Y una a una las mujeres de mi tierra, solas, muy solas, pero acompañadas en nuestras horas y sus quehaceres, vueltas flacas tribus reencontradas, familia remendada, adentradas en el abandono como el final sin opción de nuestra vida, nos miramos a los ojos con un llanto que viene de muy adentro, de muy atrás, desde los tiempos de nuestras abuelas, tan adentro y tan afuera como los golpes de los hombres brutales que nos raptan y nos hacen suyas sin permiso de nadie, ni de nosotras mismas.


En nuestra tierra los hombres nos persiguen como perros.


Pero al final ellos se van, ya que nos han devorado la vida entera, ya que nos han husmeado las entrañas y llenado de hijos, mudan su estancia, y dejan este llano moribundo porque no hay futuro, porque nadie quiere vivir solo en su pasado. O se mueren o se largan porque no hay trabajo, porque no hay comida, porque aquí no hay agua.


En mi tierra el viento, la sed, la sequía nos persiguen como una jauría de perros.
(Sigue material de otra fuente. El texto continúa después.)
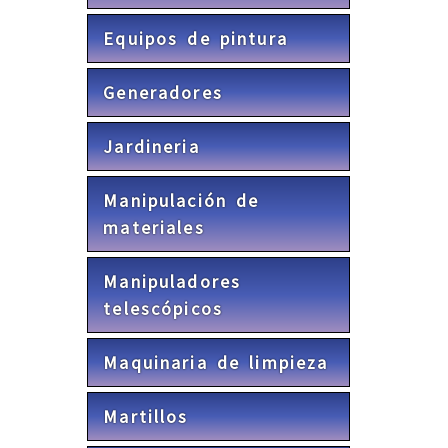
Equipos de pintura
Generadores
Jardineria
Manipulación de
materiales
Manipuladores
telescópicos
Maquinaria de limpieza
Martillos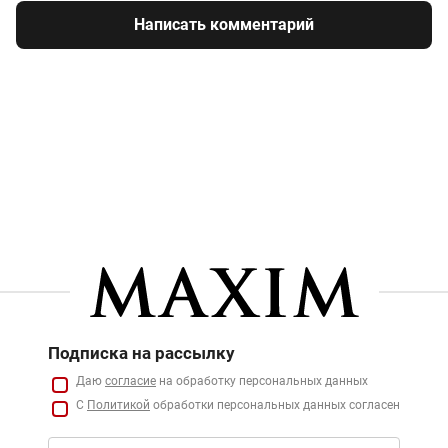
Написать комментарий
Подписка на рассылку
Даю
согласие
на обработку персональных данных
С
Политикой
обработки персональных данных согласен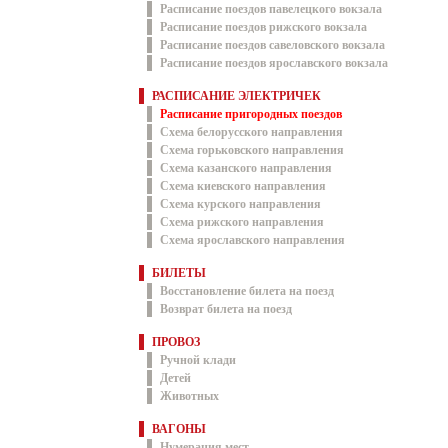
Расписание поездов павелецкого вокзала
Расписание поездов рижского вокзала
Расписание поездов савеловского вокзала
Расписание поездов ярославского вокзала
РАСПИСАНИЕ ЭЛЕКТРИЧЕК
Расписание пригородных поездов
Схема белорусского направления
Схема горьковского направления
Схема казанского направления
Схема киевского направления
Схема курского направления
Схема рижского направления
Схема ярославского направления
БИЛЕТЫ
Восстановление билета на поезд
Возврат билета на поезд
ПРОВОЗ
Ручной клади
Детей
Животных
ВАГОНЫ
Нумерация мест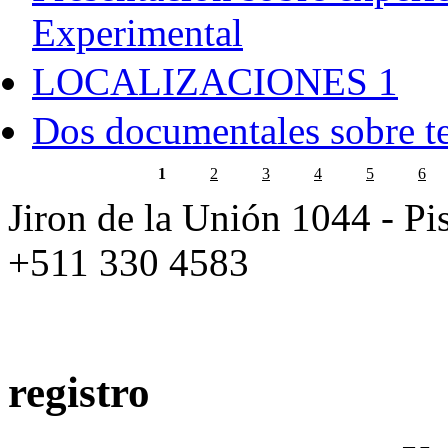
Experimental
LOCALIZACIONES 1
Dos documentales sobre te
1
2
3
4
5
6
Jiron de la Unión 1044 - Pis
+511 330 4583
registro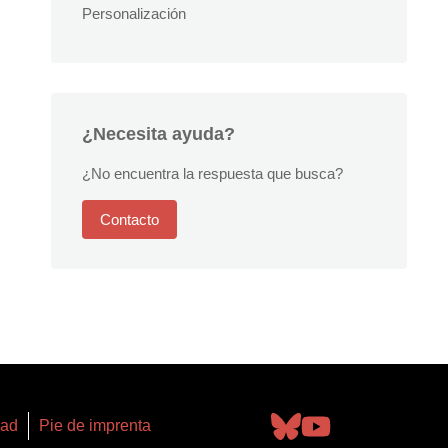
Personalización
¿Necesita ayuda?
¿No encuentra la respuesta que busca?
Contacto
dad
Pie de imprenta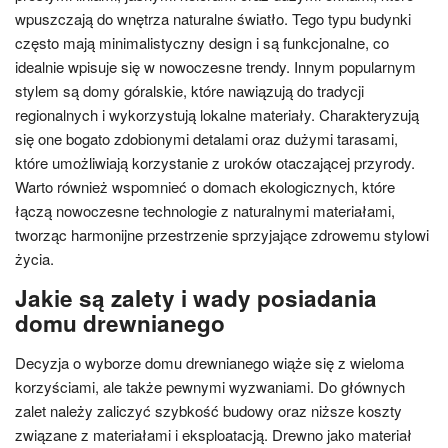
wpuszczają do wnętrza naturalne światło. Tego typu budynki
często mają minimalistyczny design i są funkcjonalne, co
idealnie wpisuje się w nowoczesne trendy. Innym popularnym
stylem są domy góralskie, które nawiązują do tradycji
regionalnych i wykorzystują lokalne materiały. Charakteryzują
się one bogato zdobionymi detalami oraz dużymi tarasami,
które umożliwiają korzystanie z uroków otaczającej przyrody.
Warto również wspomnieć o domach ekologicznych, które
łączą nowoczesne technologie z naturalnymi materiałami,
tworząc harmonijne przestrzenie sprzyjające zdrowemu stylowi
życia.
Jakie są zalety i wady posiadania
domu drewnianego
Decyzja o wyborze domu drewnianego wiąże się z wieloma
korzyściami, ale także pewnymi wyzwaniami. Do głównych
zalet należy zaliczyć szybkość budowy oraz niższe koszty
związane z materiałami i eksploatacją. Drewno jako materiał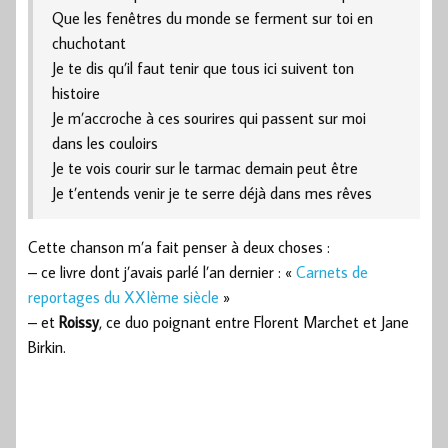
Que les fenêtres du monde se ferment sur toi en
chuchotant
Je te dis qu’il faut tenir que tous ici suivent ton
histoire
Je m’accroche à ces sourires qui passent sur moi
dans les couloirs
Je te vois courir sur le tarmac demain peut être
Je t’entends venir je te serre déjà dans mes rêves
Cette chanson m’a fait penser à deux choses :
– ce livre dont j’avais parlé l’an dernier : «
Carnets de
reportages du XXIème siècle
»
– et
Roissy
, ce duo poignant entre Florent Marchet et Jane
Birkin.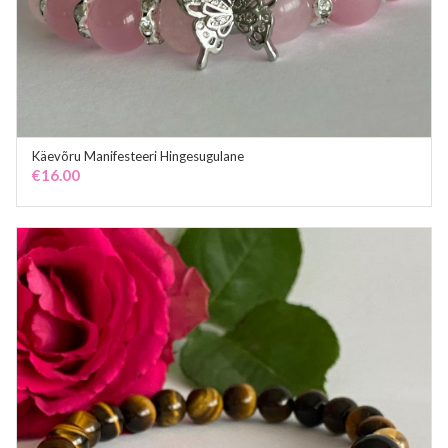
Käevõru Manifesteeri Hingesugulane
ADD TO CART
€
16.00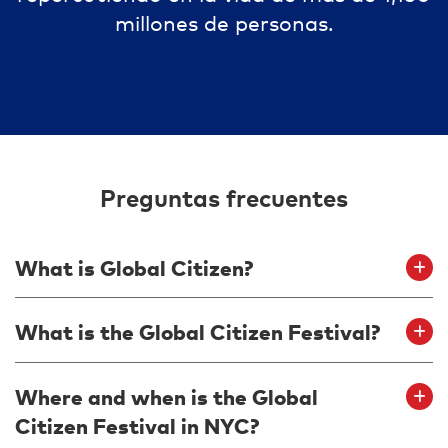
millones de personas.
Preguntas frecuentes
What is Global Citizen?
Global Citizen is the world's largest
What is the Global Citizen Festival?
movement of action takers and
impact makers dedicated to ending
Global Citizen Festival is an annual
Where and when is the Global
extreme poverty NOW. The voices
music festival where fans take
Citizen Festival in NYC?
of millions of Global Citizens around
actions toward ending extreme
Entonces nosotras, las mujeres supervivientes, también dejamos esta tierra hermosa de tan triste y nos dejamos devorar por el monstruo de la ciudad. Dejamos que nuestro color de piel se vuelva ceniza de concreto. Nosotras, las mujeres mazahuas, las que no bajamos la vista por más les afrente nuestra lengua y nuestros vestidos, por más nos nieguen, porque aquí estamos, solas, más solas que en la soledad de nuestra tierra, porque aquí nadie te conoce, aquí nadie te saluda como en nuestra tierra: si un día te mueres, nadie vendrá por tu cuerpo, nadie te echará de menos. Pero, ¿qué otro remedio tengo si lo que hago aquí, trabajar y sobrevivir, es lo que jamás haré en mi tierra? Entonces me echo a llorar, porque en las banquetas y en los andenes metálicos del Metro no se elevarán jamás esos tres árboles poderosos de mi infancia, allí donde iba a columpiarme en mi faja y mi rebozo, que de tan contenta los olvidaba, y los olvidaba porque sabía que mi padre los recogería por mí; porque él era un buen hombre, y reía y contaba historias que nadie creía. Estás borracho, padre, decíamos, y sí, estaba borracho y así hubo de morir. Por eso mi hermana huyó, por eso fui tras ella para ayudarla con sus hijos que florecían como ciegos frutos de ciudad y que, finalmente se irían de casa, porque en mi tierra (que es el recuerdo de mi patria sedienta en esta urbe hostil y vengativa) todos se van, incluida yo, que ya no puedo regresar con mi madre y mi tía, porque no hay futuro ni presente en la tierra mazahua, y hay que ir al cerro a podar los árboles para hacer del fuego una ramal retorcido, andando por esos caminos inmensos como los recuerdos que se deslizan por los surcos desnudos, por los ríos desangrados por las presas y las grandes ciudades que sitian este paraíso de tolvaneras que es mi tierra, esas ciudades en que me dejo devorar para no poder regresar más que en suspiros a mi tierra.


En mi tierra, los sueños nos persiguen como perros, y nosotras perseguimos esos sueños sin alcanzarlos jamás.

Rehje (México, 2009). Dir. Anaïs Huerta y Raúl Cuesta. Documental.